"Three skunks and a badger ... this is the craziest thing I've ever seen." This was Steph Jones' reaction, overheard on a cellphone clip, when she happened upon a bizarre, four-way street brawl in Northeast Wyoming recently. Jones was travelling on a snowy country road when she encountered a badger fending off an onslaught from three skunks in broad daylight.
"I could smell it from inside my pickup," Jones told Cowboy State Daily describing the skunks' infamous stench. Thankfully, the windows on her pickup truck were closed on account of the icy weather otherwise she may well have been caught in the crossfire.
It's not the first time Jones has come across these creatures while driving that route, but she's never spotted skunks during the day, which raised some concerns that the animals may have been rabid.

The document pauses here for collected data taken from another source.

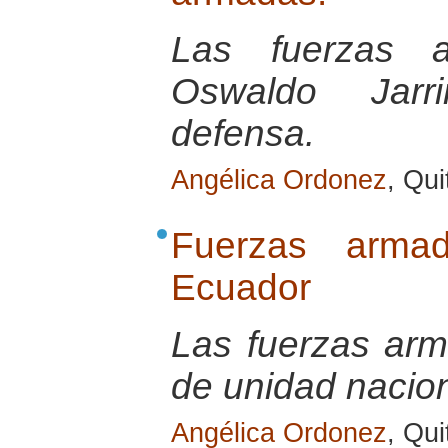
Las fuerzas a
Oswaldo Jarri
defensa.
Angélica Ordonez
, Qu
Fuerzas armad
Ecuador
Las fuerzas ar
de unidad nacion
Angélica Ordonez
, Qu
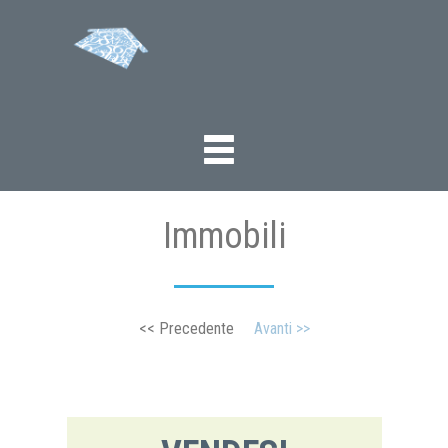
Immobili
<< Precedente
Avanti >>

That doesn't appear to be the case, however, and it's more likely that the tussle was sparked by a mutual interest in a nearby carcass.
"They both eat a lot of carrion, so it’s likely there could have been a carcass in the area that they all wanted," Nathan Kluge, furbearer coordinator for the Montana Fish, Wildlife and Parks Department, explained to the Cowboy State Daily.
In areas where the ranges of the two species overlap, food is the most probable cause of a clash. Badgers and skunks have differing strategies when it comes to den sites, Kluge says, so a fight over real estate is unlikely. Badgers live in large dens called setts that may consist of hundreds of metres of tunnels. These elaborate homes may be used for several years.
Skunks may also dig their own burrows, albeit less intricate ones, or they may commandeer existing burrows created by prairie dogs or foxes.
Although the badger in Jones' video appears to shrug off the shower of stench dished out by the trio of skunks, it would certainly have been affected. "It would be a very stinky badger by the end of it, that’s for sure," says Kluge.